YOUR ASSIGNMENT
Looking through the records that follow, determine how many lines contain "faire" and reply with that number alone.

DATA SUPPLIED
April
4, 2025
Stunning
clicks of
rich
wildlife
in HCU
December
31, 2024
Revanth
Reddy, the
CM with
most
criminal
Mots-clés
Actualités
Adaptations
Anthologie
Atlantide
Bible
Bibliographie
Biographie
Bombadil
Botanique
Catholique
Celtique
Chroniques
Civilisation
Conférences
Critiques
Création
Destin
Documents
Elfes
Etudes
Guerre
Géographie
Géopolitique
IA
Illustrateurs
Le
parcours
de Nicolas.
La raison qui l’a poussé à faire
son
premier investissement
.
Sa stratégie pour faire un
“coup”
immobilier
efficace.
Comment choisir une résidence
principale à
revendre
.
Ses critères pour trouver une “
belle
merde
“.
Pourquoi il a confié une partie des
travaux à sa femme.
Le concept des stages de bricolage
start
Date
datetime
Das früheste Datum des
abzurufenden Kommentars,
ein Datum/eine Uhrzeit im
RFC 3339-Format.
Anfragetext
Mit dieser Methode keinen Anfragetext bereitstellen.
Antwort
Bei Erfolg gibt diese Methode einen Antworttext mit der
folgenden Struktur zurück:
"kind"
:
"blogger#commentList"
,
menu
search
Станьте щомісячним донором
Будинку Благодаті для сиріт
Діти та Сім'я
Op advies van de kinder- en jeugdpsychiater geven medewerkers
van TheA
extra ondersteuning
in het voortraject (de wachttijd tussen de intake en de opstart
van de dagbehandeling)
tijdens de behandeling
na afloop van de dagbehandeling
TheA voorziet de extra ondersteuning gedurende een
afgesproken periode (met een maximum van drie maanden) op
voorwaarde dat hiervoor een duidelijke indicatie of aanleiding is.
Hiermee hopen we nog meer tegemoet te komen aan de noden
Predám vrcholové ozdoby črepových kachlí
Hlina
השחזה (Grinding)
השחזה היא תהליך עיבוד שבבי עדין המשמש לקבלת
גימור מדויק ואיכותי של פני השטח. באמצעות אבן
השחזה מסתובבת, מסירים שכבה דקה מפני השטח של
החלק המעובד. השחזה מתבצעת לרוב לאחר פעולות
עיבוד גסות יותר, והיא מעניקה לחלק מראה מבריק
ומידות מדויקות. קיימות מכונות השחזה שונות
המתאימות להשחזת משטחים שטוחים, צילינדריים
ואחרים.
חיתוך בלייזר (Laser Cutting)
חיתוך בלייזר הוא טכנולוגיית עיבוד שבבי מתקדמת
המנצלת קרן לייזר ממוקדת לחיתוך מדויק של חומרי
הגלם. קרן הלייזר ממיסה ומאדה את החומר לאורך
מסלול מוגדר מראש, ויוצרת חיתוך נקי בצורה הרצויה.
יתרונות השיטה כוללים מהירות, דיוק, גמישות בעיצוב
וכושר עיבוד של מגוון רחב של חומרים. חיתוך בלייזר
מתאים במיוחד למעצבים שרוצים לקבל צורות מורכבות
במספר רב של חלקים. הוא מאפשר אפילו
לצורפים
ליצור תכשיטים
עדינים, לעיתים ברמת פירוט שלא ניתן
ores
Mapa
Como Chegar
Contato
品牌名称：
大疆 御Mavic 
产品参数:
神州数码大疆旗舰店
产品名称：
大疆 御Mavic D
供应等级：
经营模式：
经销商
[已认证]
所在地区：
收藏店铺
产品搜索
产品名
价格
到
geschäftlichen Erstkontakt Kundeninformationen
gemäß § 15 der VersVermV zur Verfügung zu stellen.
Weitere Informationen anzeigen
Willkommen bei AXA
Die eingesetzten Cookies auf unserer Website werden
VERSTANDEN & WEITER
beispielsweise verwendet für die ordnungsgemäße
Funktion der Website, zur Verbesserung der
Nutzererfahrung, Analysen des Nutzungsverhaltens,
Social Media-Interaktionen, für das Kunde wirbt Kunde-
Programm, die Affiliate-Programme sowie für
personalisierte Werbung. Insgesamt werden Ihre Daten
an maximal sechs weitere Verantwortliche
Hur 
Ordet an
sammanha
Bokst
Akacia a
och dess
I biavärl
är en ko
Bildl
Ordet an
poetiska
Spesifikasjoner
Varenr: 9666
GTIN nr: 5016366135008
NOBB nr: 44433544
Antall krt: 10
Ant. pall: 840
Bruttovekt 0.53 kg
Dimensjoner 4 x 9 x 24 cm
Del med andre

RESPONSE AREA
2